O resultado aumentou a sequência negativa da equipe, que já havia sido eliminada pelo Vasco nas quartas de final da Copa do Brasil e perdido para o São Paulo no Morumbis.
Apesar da decepção com a atuação diante do Mirassol, em que o time abriu 3 a 0 e deixou escapar a vitória, o proprietário do clube, John Textor, ainda não está convencido de que seja o momento de trocar o comando técnico. No entanto, Davide precisa apresentar resultados rapidamente para não perder espaço.
Os próximos compromissos do Botafogo prometem ser decisivos: enfrenta o Atlético-MG, no Nilton Santos, e depois viaja para encarar Grêmio e Fluminense. Até agora, Ancelotti soma 16 partidas à frente do time, com sete vitórias, cinco empates e quatro derrotas.
As eliminações na Libertadores e na Copa do Brasil desgastaram ainda mais a imagem do técnico, que faz sua primeira experiência como treinador principal após deixar a comissão técnica do pai. A campanha irregular no Brasileirão, onde o clube está distante do título, agrava o cenário.

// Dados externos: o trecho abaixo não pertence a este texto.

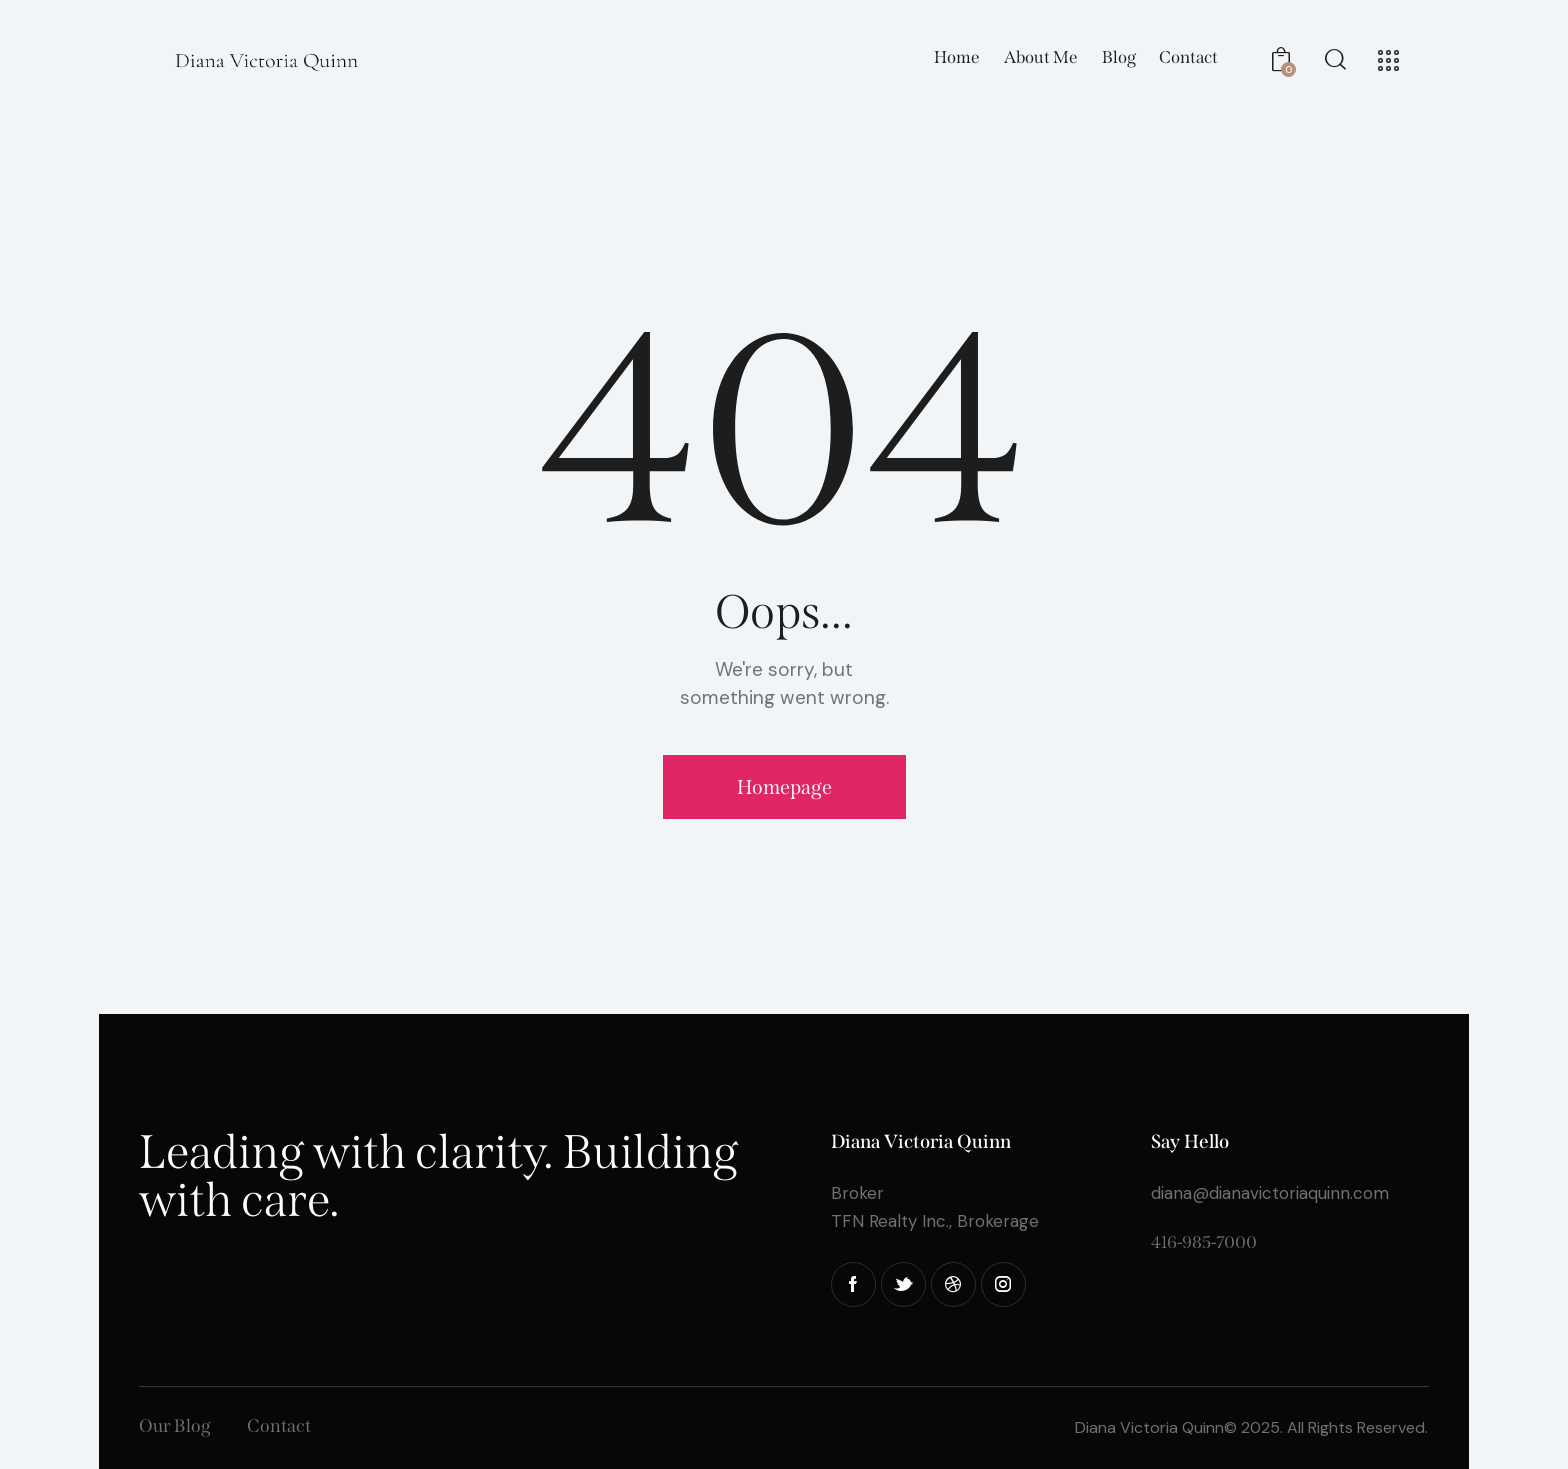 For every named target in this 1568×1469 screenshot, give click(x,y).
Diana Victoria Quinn (1149, 1427)
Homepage (784, 787)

Em 2025, o Botafogo já acumula eliminações em seis das sete competições que disputou: Copa do Mundo de Clubes, Copa do Brasil, Libertadores, Campeonato Carioca, Supercopa e Recopa Sul-Americana. No Brasileirão, ocupa posição modesta, 14 pontos atrás do líder Flamengo, e já não tem chances de título.
O que mantém Davide no cargo, por enquanto, é a dificuldade da diretoria em encontrar um substituto de peso. Desde a saída de Artur Jorge, no início do ano, o clube não conseguiu estabilizar o comando técnico. Renato Paiva durou apenas 100 dias, e Ancelotti já é o sétimo treinador do Botafogo desde a criação da SAF, no fim de 2021.